I want to cluster genes based on a expression matrix and annotation. With unsupervised learning algorithms (Hierachical, K-means,...), the clusters are only based on the correlation of the gen expression. So my idea was to supervise the learning with annotation data, which could lead to more meaningful clusters (depends on the annotation input). Random Forest is used on expression data, but I only found examples with two classifications, that were both included in the training set. I also want to find new clusters, that didn´t exist in the training set. So the algorithm is trained with an expression matrix (feature), some annotations (feature) and many clusters of different sizes (classifications). On the test data, the algorithm should decide, which genes belong together in a cluster. It would find clusters that already existed in the training but also new clusters. Is Random Forest the right algorithm for that?

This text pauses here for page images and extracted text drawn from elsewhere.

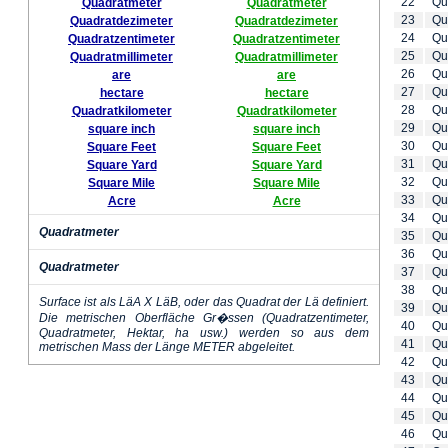
22
Qu
Quadratmeter
Quadratmeter
23
Qu
Quadratdezimeter
Quadratdezimeter
24
Qu
Quadratzentimeter
Quadratzentimeter
25
Qu
Quadratmillimeter
Quadratmillimeter
26
Qu
are
are
27
Qu
hectare
hectare
28
Qu
Quadratkilometer
Quadratkilometer
29
Qu
square inch
square inch
30
Qu
Square Feet
Square Feet
31
Qu
Square Yard
Square Yard
32
Qu
Square Mile
Square Mile
33
Qu
Acre
Acre
34
Qu
Quadratmeter
35
Qu
36
Qu
Quadratmeter
37
Qu
38
Qu
Surface ist als LäA X LäB, oder das Quadrat der Lä definiert.
39
Qu
Die metrischen Oberfläche Gr�ssen (Quadratzentimeter,
40
Qu
Quadratmeter, Hektar, ha usw.) werden so aus dem
41
Qu
metrischen Mass der Länge METER abgeleitet.
42
Qu
43
Qu
44
Qu
45
Qu
46
Qu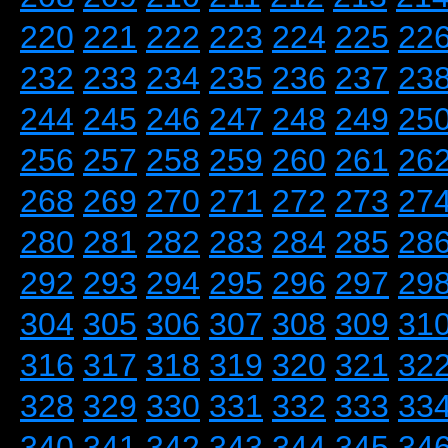
220
221
222
223
224
225
22
232
233
234
235
236
237
23
244
245
246
247
248
249
25
256
257
258
259
260
261
26
268
269
270
271
272
273
27
280
281
282
283
284
285
28
292
293
294
295
296
297
29
304
305
306
307
308
309
31
316
317
318
319
320
321
32
328
329
330
331
332
333
33
340
341
342
343
344
345
34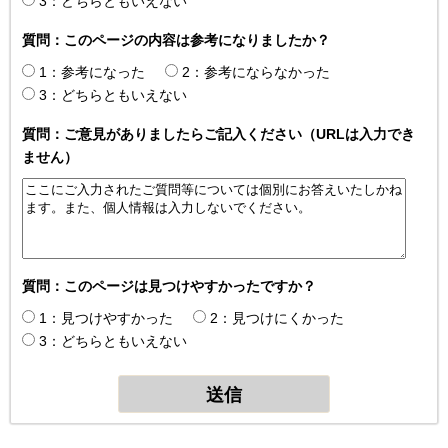
3：どちらともいえない
質問：このページの内容は参考になりましたか？
1：参考になった
2：参考にならなかった
3：どちらともいえない
質問：ご意見がありましたらご記入ください（URLは入力でき
ません）
質問：このページは見つけやすかったですか？
1：見つけやすかった
2：見つけにくかった
3：どちらともいえない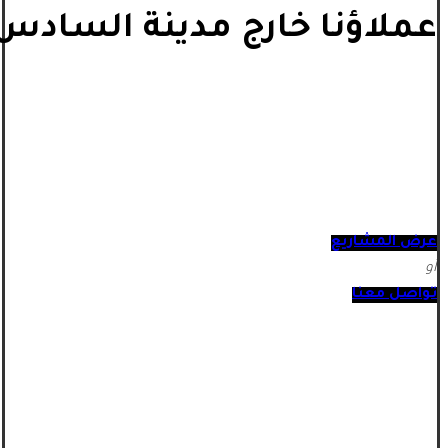
عملاؤنا خارج مدينة السادس 
عرض المشاريع
أو
تواصل معنا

I spent some time trying to understand what you are doing here, I use random forest quite a bit.
It just isn't clear. If you could describe your pipeline as a series of steps 1. xxx 2. yyy and so on, it might be easier to understand.
I also don't see why you want to combine 'annotation data' with gene expression data, is it clinical data? It is probably relatively very low dimensional compared to gene expression data.
What I understand from this is that you're trying to do classification with a non-exhaustive training set (i.e you have unknown classes). This is an interesting machine learning problem but doesn't have a simple solution. The standard approach in this situation is indeed to go with unsupervised methods i.e. clustering algorithms. However, another way could be to use a supervised approach to identify all items belonging to the known classes and deal with the remaining ones separately. Finally, you could also look into a Bayesian approach such as in this paper.